Fix: Improve PyArrow batching and serialization in BigQuery Storage sample

AlexZMLyu · AlexZMLyu · commit 610f38e5e974 · 2025-12-18T01:41:50.000Z
- Updates batching logic to use serialized size to avoid exceeding API limits.
- Ensures all rows in the PyArrow table are serialized for the request.
- Includes enhancements for measuring serialized row sizes.
diff --git a/packages/google-cloud-bigquery-storage/samples/pyarrow/append_rows_with_arrow.py b/packages/google-cloud-bigquery-storage/samples/pyarrow/append_rows_with_arrow.py
@@ -15,16 +15,15 @@
 # limitations under the License.
 import datetime
 import decimal
-import time
 
-from google.cloud import bigquery
 from google.cloud.bigquery import enums
-from google.cloud.bigquery_storage_v1 import types as gapic_types
-from google.cloud.bigquery_storage_v1.writer import AppendRowsStream
-
 import pandas as pd
 import pyarrow as pa
 
+from google.cloud import bigquery
+from google.cloud.bigquery_storage_v1 import types as gapic_types
+from google.cloud.bigquery_storage_v1.writer import AppendRowsStream
+
 TABLE_LENGTH = 100_000
 
 BQ_SCHEMA = [
@@ -167,6 +166,7 @@ def generate_write_requests(pyarrow_table):
     # Maximum size for a single AppendRowsRequest is 10 MB.
     # To be safe, we'll aim for a soft limit of 7 MB.
     max_request_bytes = 7 * 1024 * 1024  # 7 MB
+    requests = []
 
     def _create_request(batches):
         """Helper to create an AppendRowsRequest from a list of batches."""

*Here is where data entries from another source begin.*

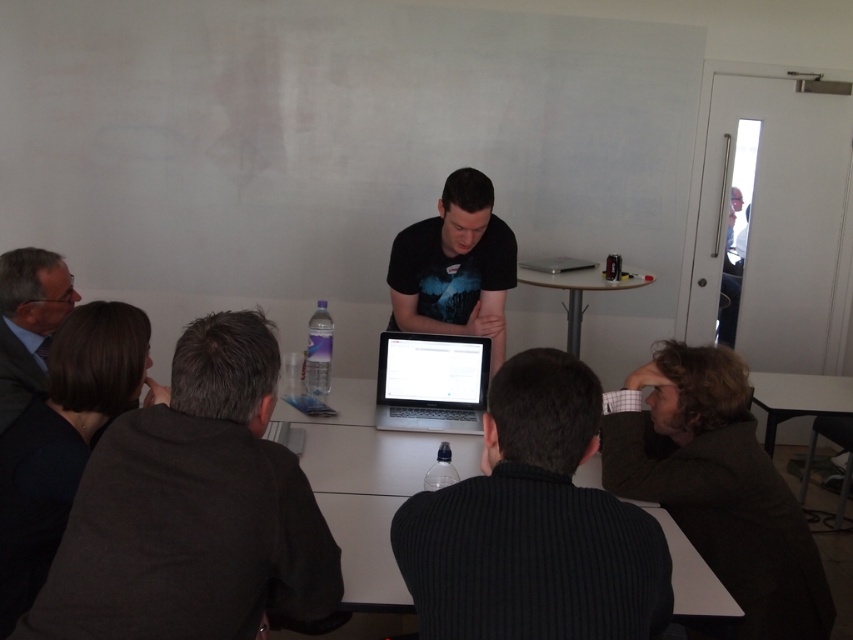 Question: Is dark brown sweater at lower right behind black matte t-shirt at center?

Choices:
 (A) yes
 (B) no

Answer: (B)

Question: Among these objects, which one is nearest to the camera?

Choices:
 (A) dark brown sweater at lower right
 (B) black matte t-shirt at center
 (C) silver metallic laptop at center
 (D) dark gray ribbed sweater at center

Answer: (D)

Question: Where is dark gray sweater at lower left located in relation to dark gray suit at left in the image?

Choices:
 (A) right
 (B) left

Answer: (A)

Question: Does dark gray ribbed sweater at center appear on the right side of silver metallic laptop at center?

Choices:
 (A) yes
 (B) no

Answer: (B)

Question: Which is nearer to the black matte t-shirt at center?

Choices:
 (A) white glossy table at center
 (B) dark gray suit at left

Answer: (A)

Question: Which object is farther from the camera taking this photo?

Choices:
 (A) white glossy table at lower right
 (B) dark gray sweater at lower left
 (C) dark gray suit at left
 (D) black matte t-shirt at center

Answer: (A) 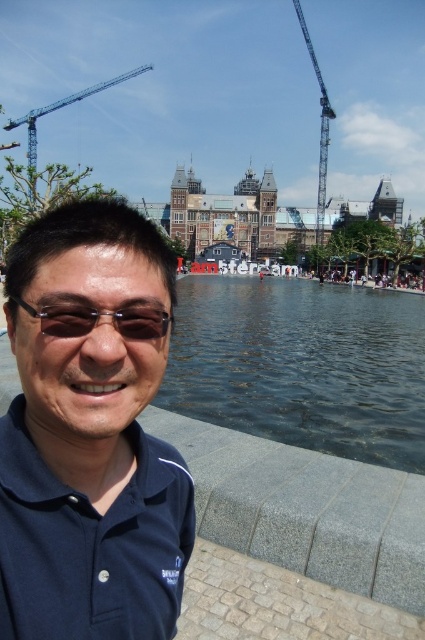 You are a photographer trying to capture a photo of the sunglasses at center and the metallic blue crane at upper right. Which object will appear smaller in your photo?

The sunglasses at center will appear smaller in the photo because they have a smaller size compared to the metallic blue crane at upper right.

You are standing at point [70,102] and want to walk to the historic building in the background. Which direction should you move relative to point [129,323]?

You should move away from point [129,323] because point [129,323] is in front of point [70,102], meaning the historic building is behind point [70,102]. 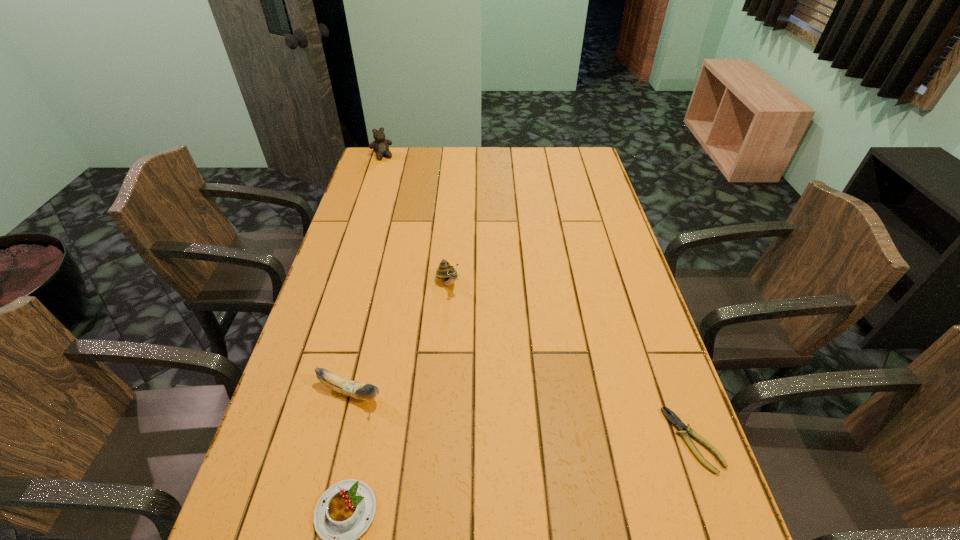 Locate an element on the screen. object that is at the right edge is located at coordinates pos(676,421).

This screenshot has width=960, height=540. I want to click on object positioned at the far left corner, so click(x=380, y=145).

The height and width of the screenshot is (540, 960). Identify the location of object at the near right corner. (676, 421).

The height and width of the screenshot is (540, 960). Identify the location of vacant space at the far edge. (535, 163).

Locate an element on the screen. The height and width of the screenshot is (540, 960). vacant space at the left edge of the desktop is located at coordinates (344, 354).

In the image, there is a desktop. Where is `vacant area at the right edge`? The height and width of the screenshot is (540, 960). vacant area at the right edge is located at coordinates (618, 366).

The image size is (960, 540). In order to click on free space at the far left corner of the desktop in this screenshot , I will do pos(396,170).

At what (x,y) coordinates should I click in order to perform the action: click on free space at the near right corner of the desktop. Please return your answer as a coordinate pair (x, y). The width and height of the screenshot is (960, 540). Looking at the image, I should click on (637, 504).

Where is `empty space between the fourth nearest object and the third tallest object`? empty space between the fourth nearest object and the third tallest object is located at coordinates (399, 339).

The height and width of the screenshot is (540, 960). I want to click on free area in between the fourth nearest object and the pliers, so click(x=570, y=362). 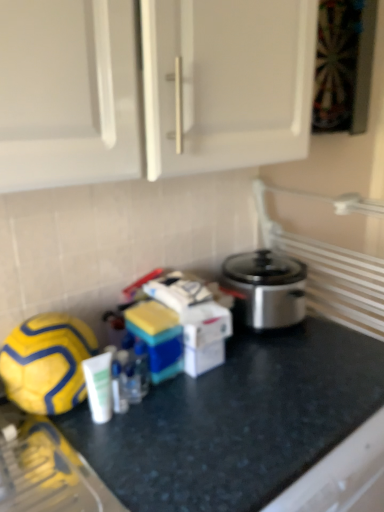 Question: Can you confirm if black granite countertop at center is wider than yellow matte football at lower left?

Choices:
 (A) no
 (B) yes

Answer: (B)

Question: Is black granite countertop at center in contact with yellow matte football at lower left?

Choices:
 (A) no
 (B) yes

Answer: (A)

Question: From a real-world perspective, is black granite countertop at center under yellow matte football at lower left?

Choices:
 (A) no
 (B) yes

Answer: (B)

Question: Are black granite countertop at center and yellow matte football at lower left located far from each other?

Choices:
 (A) no
 (B) yes

Answer: (A)

Question: From the image's perspective, is black granite countertop at center located beneath yellow matte football at lower left?

Choices:
 (A) no
 (B) yes

Answer: (B)

Question: Does black granite countertop at center have a larger size compared to yellow matte football at lower left?

Choices:
 (A) no
 (B) yes

Answer: (B)

Question: Does yellow matte football at lower left appear on the left side of black granite countertop at center?

Choices:
 (A) no
 (B) yes

Answer: (B)

Question: Is yellow matte football at lower left oriented away from black granite countertop at center?

Choices:
 (A) no
 (B) yes

Answer: (A)

Question: Can you confirm if yellow matte football at lower left is positioned to the right of black granite countertop at center?

Choices:
 (A) no
 (B) yes

Answer: (A)

Question: From the image's perspective, is yellow matte football at lower left located beneath black granite countertop at center?

Choices:
 (A) yes
 (B) no

Answer: (B)

Question: Does yellow matte football at lower left have a lesser width compared to black granite countertop at center?

Choices:
 (A) no
 (B) yes

Answer: (B)

Question: Does yellow matte football at lower left have a smaller size compared to black granite countertop at center?

Choices:
 (A) no
 (B) yes

Answer: (B)

Question: Looking at their shapes, would you say yellow matte football at lower left is wider or thinner than black granite countertop at center?

Choices:
 (A) thin
 (B) wide

Answer: (A) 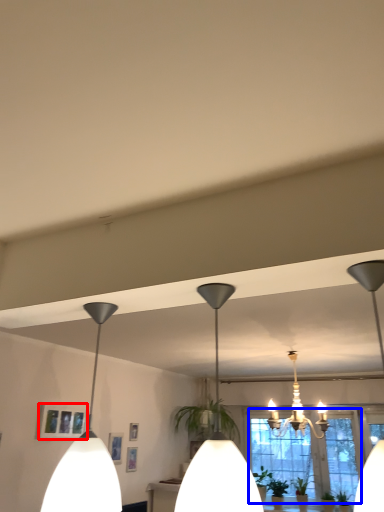 Question: Which point is further to the camera, picture frame (highlighted by a red box) or window (highlighted by a blue box)?

Choices:
 (A) picture frame
 (B) window

Answer: (B) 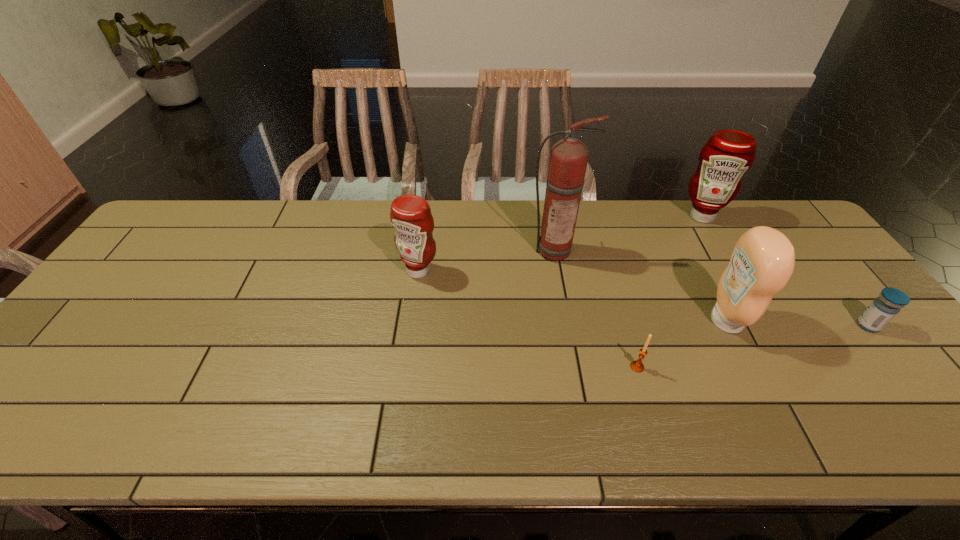 Find the location of a particular element. The image size is (960, 540). vacant area situated on the left of the farthest condiment is located at coordinates (619, 216).

Locate an element on the screen. This screenshot has width=960, height=540. vacant position located 0.060m on the label of the nearest condiment is located at coordinates (685, 321).

The image size is (960, 540). Find the location of `blank space located on the label of the nearest condiment`. blank space located on the label of the nearest condiment is located at coordinates (574, 321).

This screenshot has height=540, width=960. I want to click on vacant space located on the label of the nearest condiment, so click(643, 321).

At what (x,y) coordinates should I click in order to perform the action: click on vacant space situated on the front of the shortest condiment. Please return your answer as a coordinate pair (x, y). This screenshot has width=960, height=540. Looking at the image, I should click on (412, 318).

The height and width of the screenshot is (540, 960). I want to click on blank space located on the front of the candle_holder, so pos(649,408).

Identify the location of vacant region located on the back of the medicine. Image resolution: width=960 pixels, height=540 pixels. (791, 228).

Where is `fire extinguisher present at the far edge`? This screenshot has width=960, height=540. fire extinguisher present at the far edge is located at coordinates (568, 160).

This screenshot has width=960, height=540. I want to click on condiment that is at the far edge, so click(x=726, y=156).

Locate an element on the screen. object positioned at the right edge is located at coordinates (883, 309). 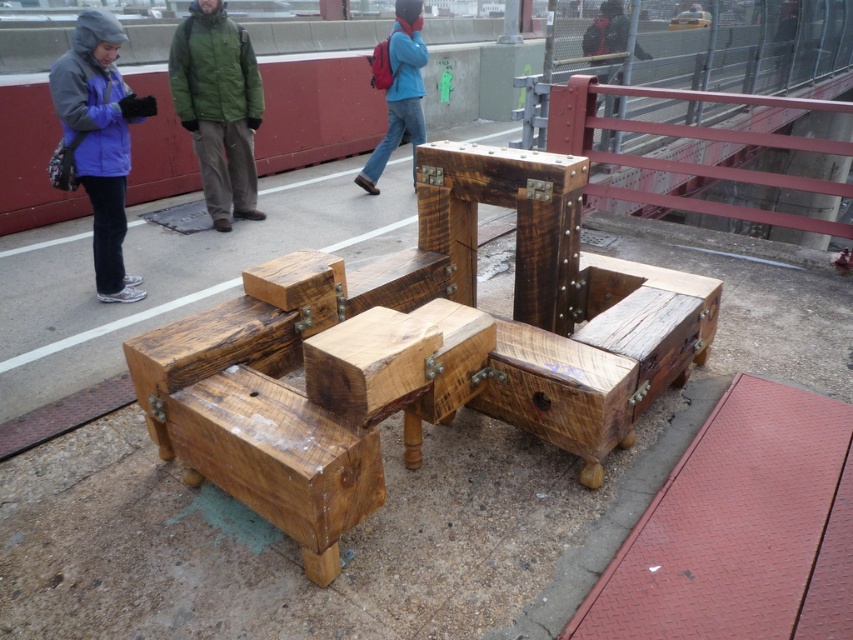 You are standing in the outdoor scene and want to place a small potted plant between the natural wood block at center and the blue denim jeans at center. Based on their positions, which object should the plant be closer to?

The natural wood block at center is in front of blue denim jeans at center, so the plant should be placed closer to the blue denim jeans at center to maintain the spatial relationship between them.

You are an artist planning to paint this scene. You want to ensure the purple fleece jacket at upper left and the blue denim jeans at center are proportionally accurate. Which object should you paint smaller to maintain the correct scale?

The purple fleece jacket at upper left should be painted smaller than the blue denim jeans at center because it has a smaller size compared to the blue denim jeans at center.

You are a photographer standing at the scene. You want to capture a photo that includes both the purple fleece jacket at upper left and the blue denim jeans at center. What is the minimum distance you need to move backward to ensure both subjects are in frame?

The minimum distance you need to move backward to include both the purple fleece jacket at upper left and the blue denim jeans at center is 2.57 meters. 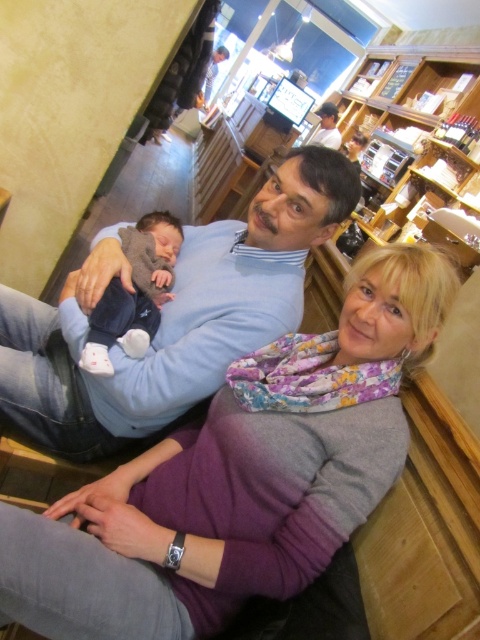 Is purple fabric scarf at center below soft blue fabric baby at center?

Correct, purple fabric scarf at center is located below soft blue fabric baby at center.

Which is more to the left, purple fabric scarf at center or soft blue fabric baby at center?

From the viewer's perspective, soft blue fabric baby at center appears more on the left side.

You are a GUI agent. You are given a task and a screenshot of the screen. Output one action in this format:
    pyautogui.click(x=<x>, y=<y>)
    Task: Click on the purple fabric scarf at center
    
    Given the screenshot: What is the action you would take?
    pyautogui.click(x=239, y=477)

This screenshot has height=640, width=480. What are the coordinates of `purple fabric scarf at center` in the screenshot? It's located at (239, 477).

Between point (287, 467) and point (26, 412), which one is positioned behind?

Positioned behind is point (26, 412).

Can you confirm if purple fabric scarf at center is bigger than matte blue sweater at center?

No, purple fabric scarf at center is not bigger than matte blue sweater at center.

Is point (228, 474) closer to camera compared to point (120, 268)?

Yes, it is.

I want to click on purple fabric scarf at center, so click(x=239, y=477).

Does matte blue sweater at center have a larger size compared to soft blue fabric baby at center?

Yes, matte blue sweater at center is bigger than soft blue fabric baby at center.

Between point (96, 276) and point (145, 253), which one is positioned in front?

Point (96, 276) is in front.

Where is `matte blue sweater at center`? Image resolution: width=480 pixels, height=640 pixels. matte blue sweater at center is located at coordinates (170, 316). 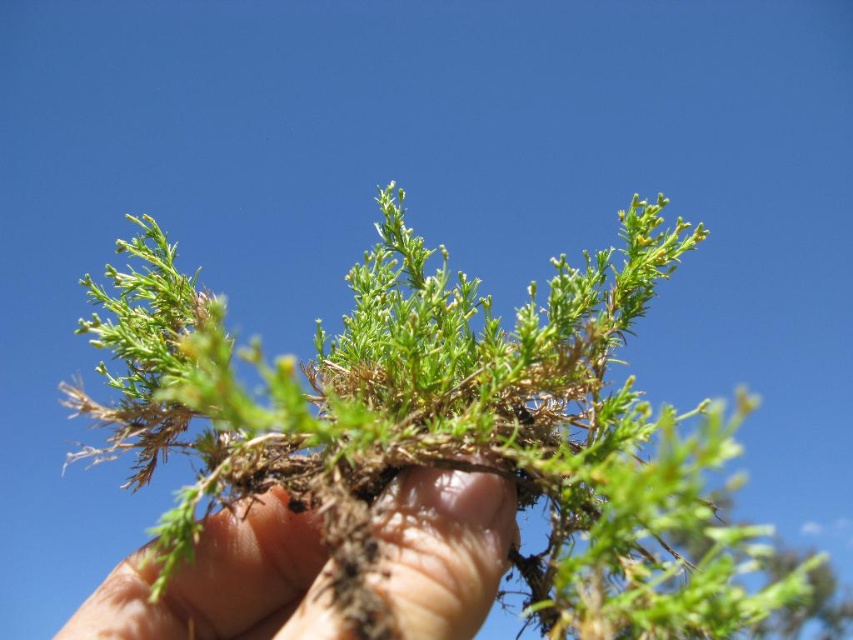 Question: Can you confirm if green fibrous plant at center is thinner than dry soil at center?

Choices:
 (A) yes
 (B) no

Answer: (B)

Question: Which point is farther from the camera taking this photo?

Choices:
 (A) click(x=379, y=257)
 (B) click(x=440, y=573)

Answer: (A)

Question: Which point is closer to the camera taking this photo?

Choices:
 (A) (202, 330)
 (B) (201, 604)

Answer: (A)

Question: Which point is closer to the camera taking this photo?

Choices:
 (A) (318, 604)
 (B) (280, 435)

Answer: (A)

Question: Is green fibrous plant at center to the right of dry soil at center from the viewer's perspective?

Choices:
 (A) yes
 (B) no

Answer: (A)

Question: Is green fibrous plant at center further to the viewer compared to dry soil at center?

Choices:
 (A) yes
 (B) no

Answer: (B) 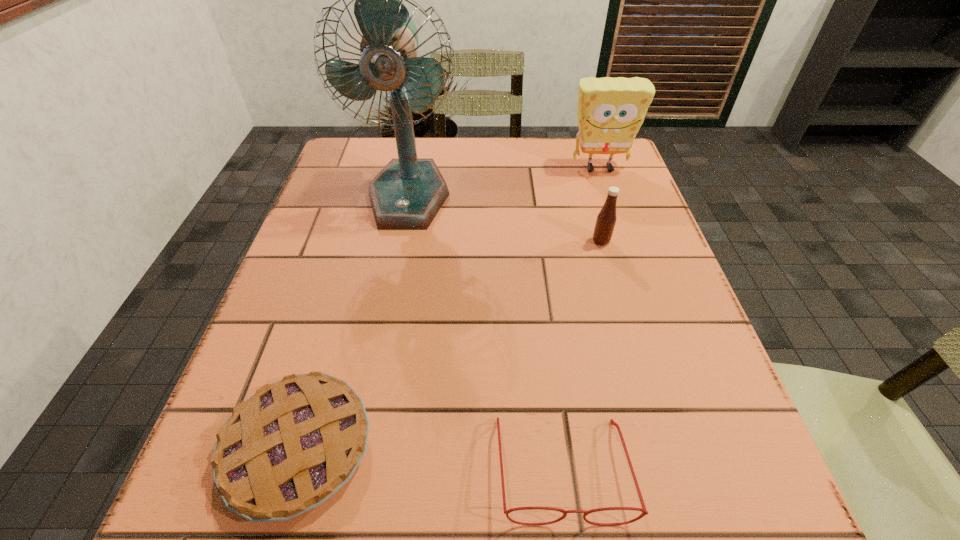 Locate an element on the screen. The height and width of the screenshot is (540, 960). blank area located 0.160m on the back of the shortest object is located at coordinates (340, 306).

I want to click on fan positioned at the far edge, so click(407, 194).

Locate an element on the screen. Image resolution: width=960 pixels, height=540 pixels. sponge that is at the far edge is located at coordinates (610, 112).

@@ -177,53 +177,61 @@ def _create_request(batches):
         )
         return request
 
-    batches_in_request = []
+    # 1. use pyarrow_table.to_batches() to get batches as a stack.
+    batches_as_stack = list(pyarrow_table.to_batches())
+    batches_as_stack.reverse()
+
+    # current_size is initially 0
+    # current_batches is initilly empty list
+    current_batches = []
     current_size = 0
-    total_time = 0
-    request_count = 0
-
-    # Split table into batches with one row.
-    for row_batch in pyarrow_table.to_batches(max_chunksize=1):
-        serialized_batch = row_batch.serialize().to_pybytes()
-        batch_size = len(serialized_batch)
-
-        if batch_size > max_request_bytes:
-            raise ValueError(
-                (
-                    "A single PyArrow batch of one row is larger than the "
-                    f"maximum request size (batch size: {batch_size} > "
-                    f"max request size: {max_request_bytes}). Cannot proceed."
-                )
-            )
-
-        if current_size + batch_size > max_request_bytes and batches_in_request:
-            # Combine collected batches and yield request
-            request_count += 1
-            start_time = time.time()
-            yield _create_request(batches_in_request)
-            end_time = time.time()
-            request_time = end_time - start_time
-            print(f"Time to generate request {request_count}: {request_time:.4f} seconds")
-            total_time += request_time
-
-            # Reset for next request.
-            batches_in_request = []
-            current_size = 0
-
-        batches_in_request.append(row_batch)
-        current_size += batch_size
-
-    # Yield any remaining batches
-    if batches_in_request:
-        request_count += 1
-        start_time = time.time()
-        yield _create_request(batches_in_request)
-        end_time = time.time()
-        request_time = end_time - start_time
-        print(f"Time to generate request {request_count}: {request_time:.4f} seconds")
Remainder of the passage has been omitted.